For Proverbs, then, a ruler is an awe-inspiring figure, not lightly to be approached (19:12): ‘A king’s anger is like the growling of a lion, but his favour is like dew on the grass.’ And yet there are times when one needs to confront a leader or an official for the sake of justice, whatever the personal cost (25:26): ‘Like a muddied spring or a polluted fountain are the righteous who give way before the wicked.’ If one speaks skilfully and tactfully, the result may be positive (25:14): ‘With patience a ruler may be persuaded, and a soft tongue can break bones.’

To return to the questions posed earlier: how should we view our rulers and their officials? Surely, as people who can do a great deal of good or harm, depending on how they exercise their power. At the very least, we should pray for them (1 Tim. 2:1-2).

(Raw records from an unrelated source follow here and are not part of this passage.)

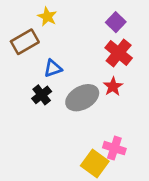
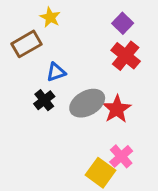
red star: (113, 87) -> (117, 109), moved, size x1.4
pink cross: (114, 148) -> (121, 156), turned 30

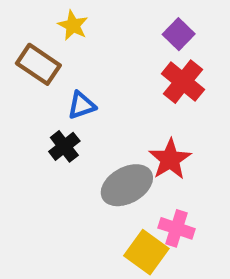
brown rectangle: (26, 44) -> (38, 64), turned 64
gray ellipse: (87, 103) -> (127, 185), moved
pink cross: (121, 156) -> (177, 228), turned -30

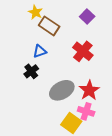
brown rectangle: (38, 64) -> (49, 26), moved
red cross: (183, 82) -> (83, 51), moved
red star: (170, 159) -> (89, 90), moved

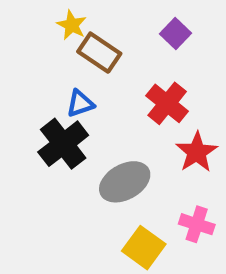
black cross: (31, 71) -> (63, 144), size x1.6
red star: (89, 90) -> (197, 152), moved
pink cross: (86, 111) -> (197, 224), moved

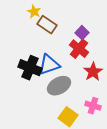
purple square: (176, 34) -> (82, 33), moved
blue triangle: (80, 103) -> (49, 65), moved, size x1.6
black cross: (63, 144) -> (30, 68), turned -30

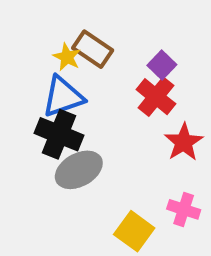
yellow star: (34, 12) -> (67, 57), moved
blue triangle: (49, 65) -> (63, 97), moved
gray ellipse: (59, 86) -> (79, 170), moved

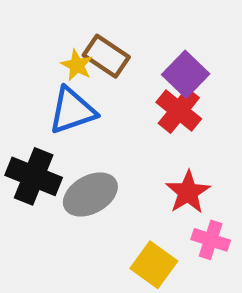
purple square: (162, 65) -> (186, 74), size x1.4
black cross: (59, 134) -> (34, 176), moved
red star: (184, 142) -> (188, 192), moved

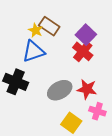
red star: (188, 192) -> (87, 89), turned -30
gray ellipse: (90, 194) -> (60, 90), moved

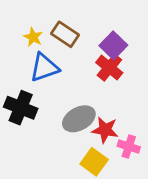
yellow star: (36, 30) -> (33, 37), moved
red star: (87, 89) -> (105, 130), moved

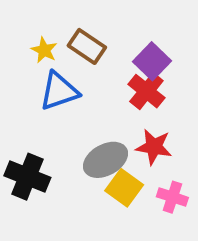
black cross: (21, 108) -> (27, 177), moved
red star: (105, 130) -> (154, 147), moved
yellow square: (94, 162) -> (124, 188), moved

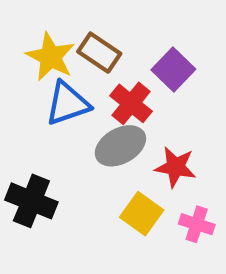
yellow star: (44, 50) -> (50, 57), size x1.6
red cross: (146, 91) -> (131, 103), moved
gray ellipse: (106, 160) -> (120, 146), moved

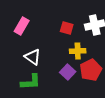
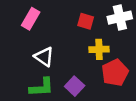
purple square: (68, 72) -> (75, 86), moved

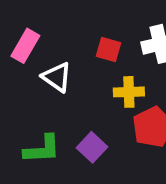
white triangle: (44, 57) -> (57, 77), moved

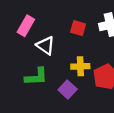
yellow cross: (129, 92) -> (80, 66), moved
green L-shape: (42, 149) -> (36, 77), moved

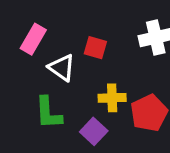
red square: (78, 28) -> (95, 48), moved
green L-shape: (36, 77) -> (48, 113), turned 90

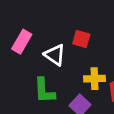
pink rectangle: (33, 39) -> (22, 42), moved

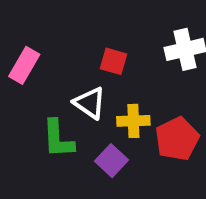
white triangle: (55, 55) -> (90, 103), moved

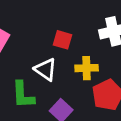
yellow cross: (133, 121) -> (87, 68), moved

Again: how can we help our leaders carry out their tasks? If we exercise leadership in any sphere, then let us make our influence count for good. Most of us will never be leaders, but we can still help our leaders indirectly, by making sure that in our personal lives we conduct ourselves justly and righteously. As noted earlier, the character of a leader makes a big difference to the moral quality of a nation, but so, too, does the character of its citizens. Proverbs has much to say about fairness, integrity, justice and straight dealing as these relate to national leaders, but it has much more to say about these qualities as they relate to all of God’s people.

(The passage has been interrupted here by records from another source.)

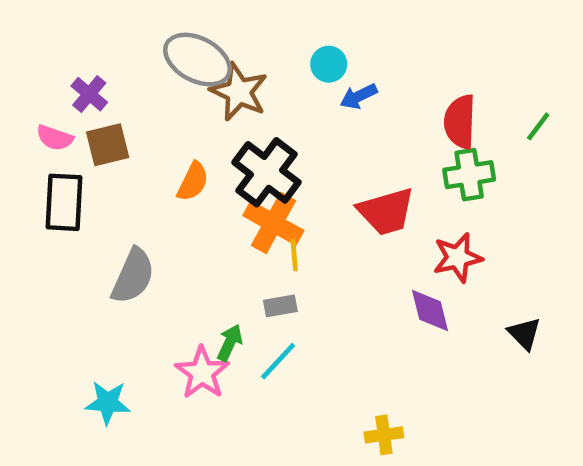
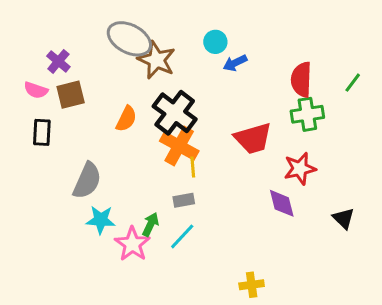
black rectangle: (64, 202) -> (42, 132), size x0.7
cyan star: (108, 403) -> (101, 220), moved

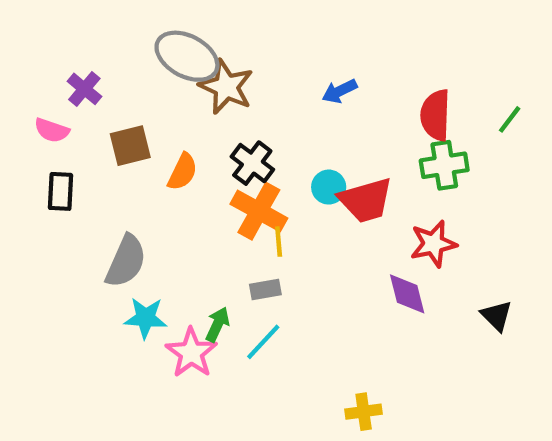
cyan circle: (215, 42) -> (329, 187), moved
brown square: (71, 95) -> (130, 146), moved
black cross: (175, 113) -> (252, 163), size x0.7

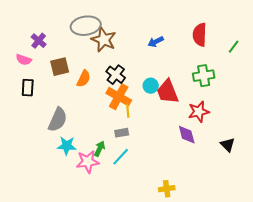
gray ellipse: (187, 56) -> (86, 26), turned -36
red semicircle: (435, 115) -> (200, 35), moved
green line: (510, 119) -> (234, 47), moved
red trapezoid: (366, 200) -> (168, 92), turned 84
pink star: (191, 353) -> (88, 162), turned 30

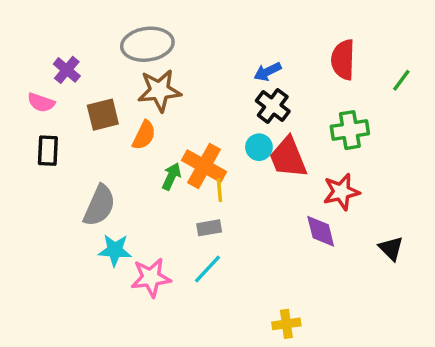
brown star: (104, 40) -> (159, 91), moved, turned -30
black cross: (116, 75) -> (273, 106), moved
green arrow: (100, 149) -> (171, 176), moved

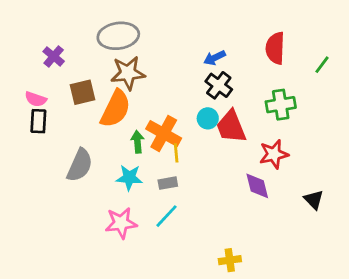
pink semicircle: (41, 103) -> (36, 99), moved
orange semicircle: (144, 135) -> (116, 109), size x1.6
green arrow: (171, 176) -> (138, 142), turned -30
cyan star: (115, 250) -> (129, 178), moved

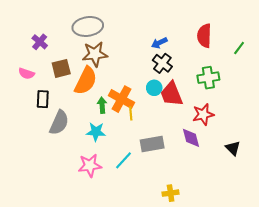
black rectangle: (38, 121) -> (43, 99), moved
gray rectangle: (168, 183) -> (152, 144), moved, size x1.6

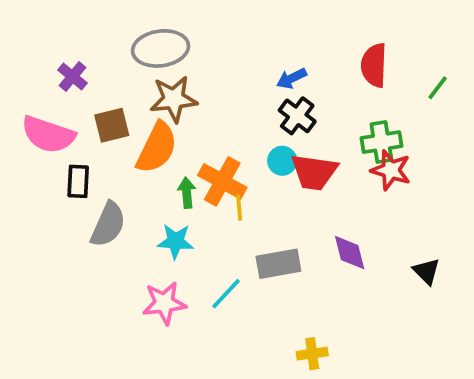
pink semicircle: (26, 74) -> (48, 135), size x1.8
red trapezoid: (172, 94) -> (314, 172), turned -60
red star: (203, 114) -> (391, 170), moved, turned 30

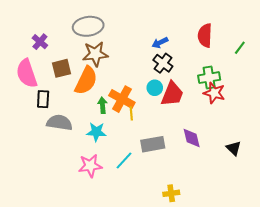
pink semicircle: (48, 135) -> (27, 73), turned 52
red trapezoid: (314, 172) -> (172, 94), turned -76
gray semicircle: (108, 224) -> (59, 123), turned -105

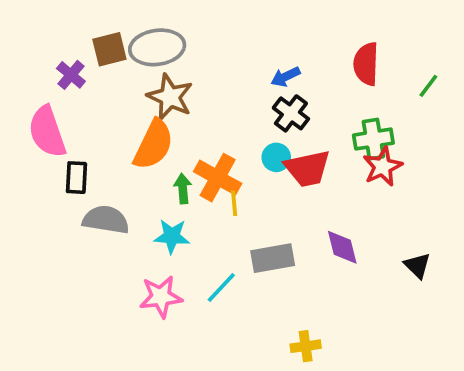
brown star: (95, 54) -> (170, 97), turned 30
brown square: (61, 68) -> (109, 49), moved
red star: (214, 93) -> (383, 167), turned 30
red trapezoid: (172, 94) -> (307, 168), turned 56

What if our leaders fail to carry out their responsibilities? One response is to vote them out of power. (I write two weeks after the Malaysian general elections.) But what about the years between general elections? Sometimes Christians, whether church leaders or not, may feel themselves called to challenge the governing authorities.

This is not a task for the raw and inexperienced. Those who come before a ruler or official on behalf of others must exhibit many of the virtues and attributes commended throughout Proverbs: they must be people of integrity, who feel a deep concern for the underprivileged; wise and shrewd, knowing how to avoid giving unnecessary offence; able to speak persuasively, knowing how to present a case and how not to be provoked in debate, able to sense when to speak and when to fall silent.

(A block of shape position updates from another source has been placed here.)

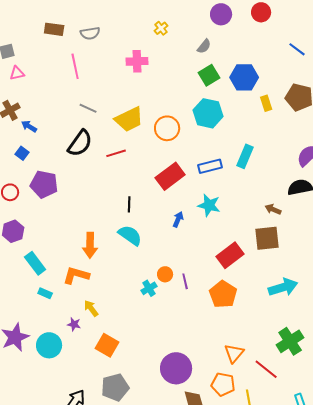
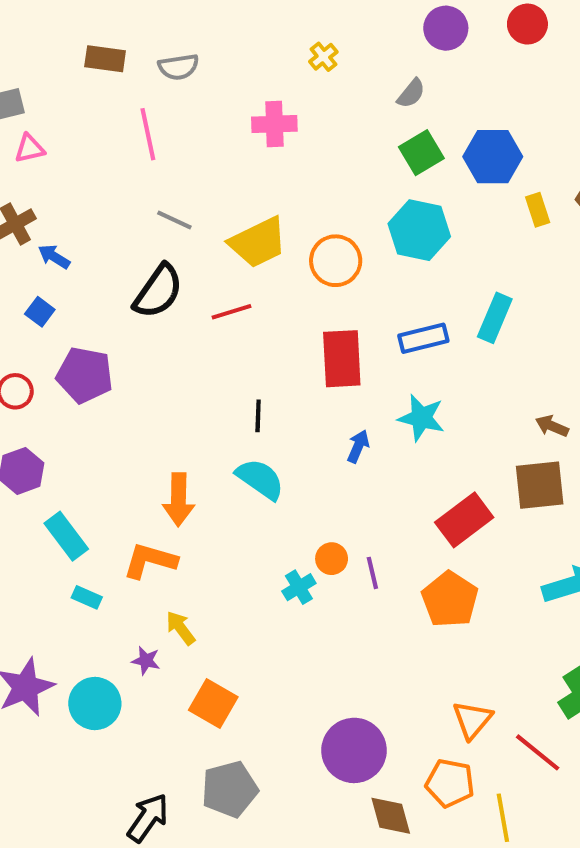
red rectangle: (170, 176) -> (342, 359), turned -56

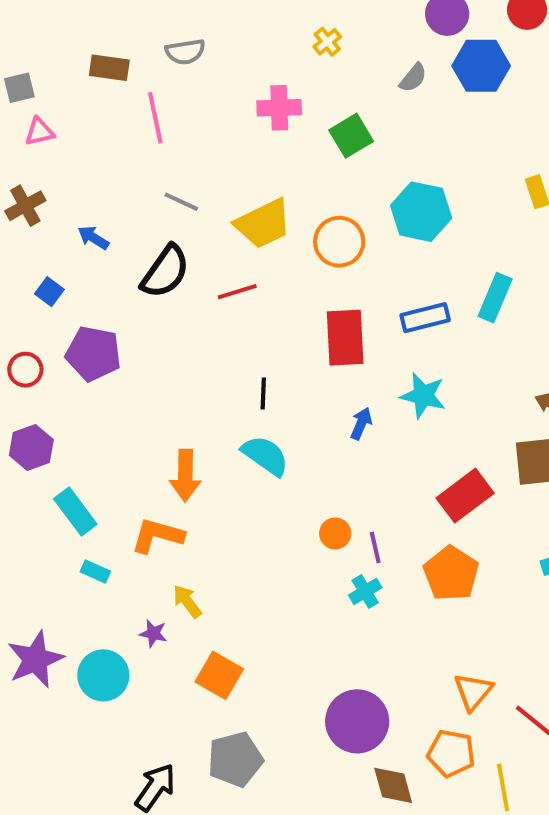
brown rectangle: (105, 59) -> (109, 68), moved
green square: (421, 153) -> (351, 136), moved
blue hexagon: (493, 157) -> (481, 66), moved
blue arrow: (54, 257) -> (93, 238), moved
cyan cross: (299, 587) -> (365, 591), moved

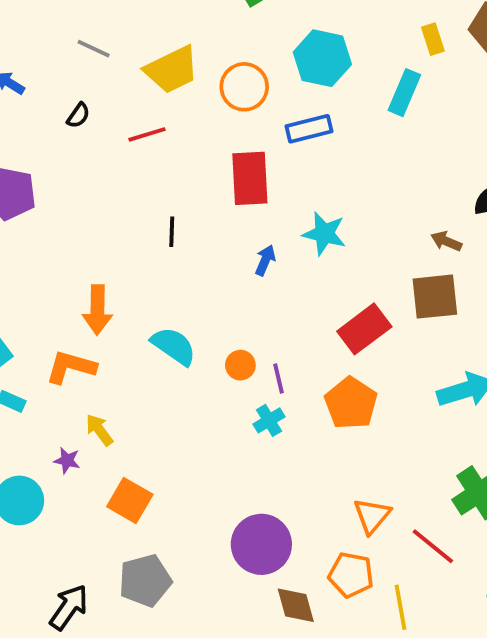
black semicircle: (165, 272) -> (78, 115), size x0.5
cyan rectangle: (495, 298) -> (404, 93), moved
blue rectangle: (425, 318) -> (309, 129), moved
cyan semicircle: (265, 456) -> (174, 346), moved

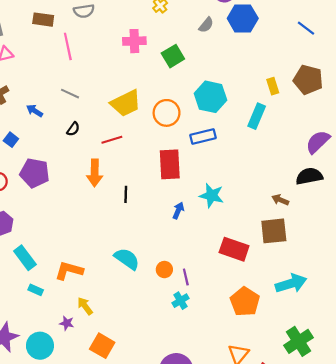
gray line: (94, 49) -> (70, 94), moved
orange arrow: (97, 310) -> (95, 173), moved
red rectangle: (364, 329) -> (234, 249), turned 56
orange pentagon: (351, 403) -> (245, 302), moved

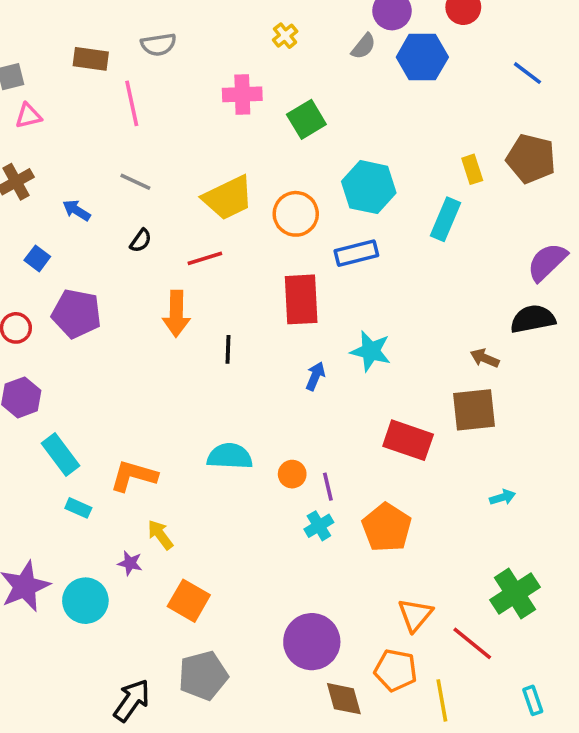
gray semicircle: (206, 25) -> (363, 46), moved
cyan semicircle: (127, 259) -> (230, 456), turned -32
cyan arrow: (291, 283) -> (502, 497), size x0.5
orange pentagon: (245, 302) -> (387, 528), moved

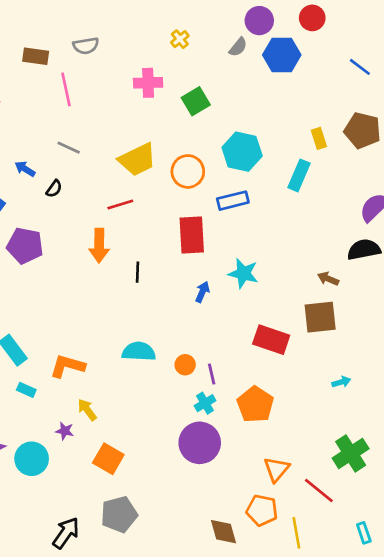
black semicircle: (141, 241) -> (54, 189), moved
purple circle: (312, 642) -> (200, 443), moved

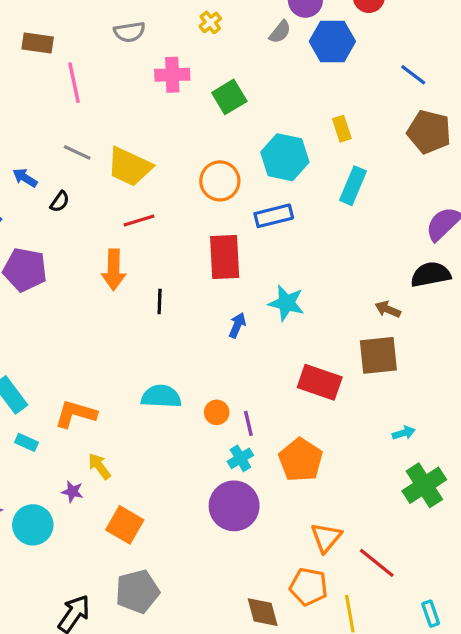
gray semicircle: (86, 46) -> (129, 32), moved
blue line: (360, 67) -> (413, 75), moved
yellow rectangle: (319, 138) -> (342, 129), moved
yellow trapezoid: (137, 160) -> (129, 167), moved, turned 51
green cross: (351, 453) -> (424, 485), moved

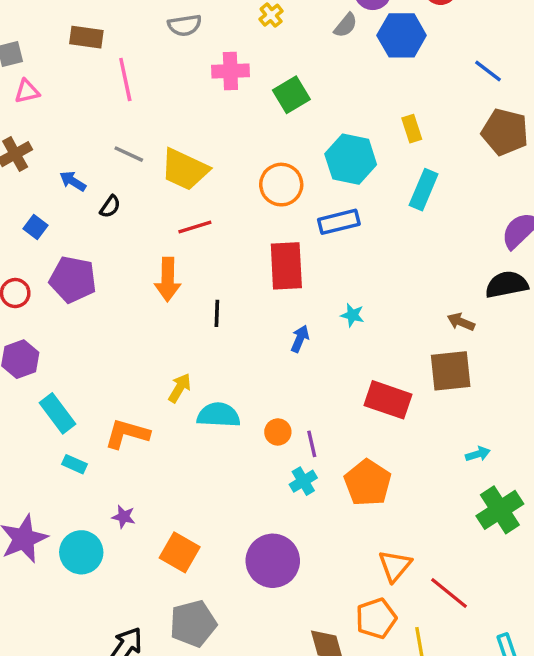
cyan star: (286, 303) -> (352, 315), size x0.6
yellow arrow: (99, 466) -> (180, 388), moved, turned 68
purple circle: (234, 506) -> (273, 561), moved
orange pentagon: (309, 587) -> (376, 618), turned -30

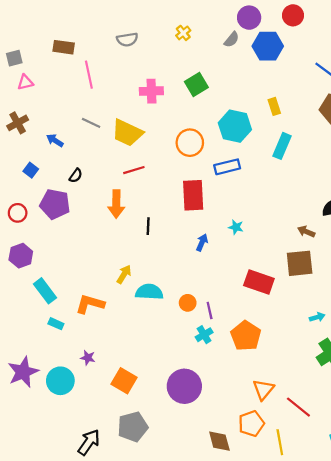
pink cross: (230, 71) -> (151, 91), moved
black semicircle: (110, 207) -> (76, 176), moved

Such men and women may, in God’s providence, be a wholesome influence in the life of the nation. They may bring about significant good for their fellow citizens, particularly the most needy. In this way they may provide a powerful witness to the gospel. Is that not an area where we should long to see the church taking a lead?

I end with a general point: it is high time we studied Proverbs more seriously, because it remains a highly contemporary book, full of practical wisdom that can guide us in our Christian discipleship.



Dr Philip Satterthwaite has been Principal of the Biblical Graduate School of Theology (BGST) since 2011. He has been Lecturer in Old Testament and Biblical Hebrew at BGST since May 1998.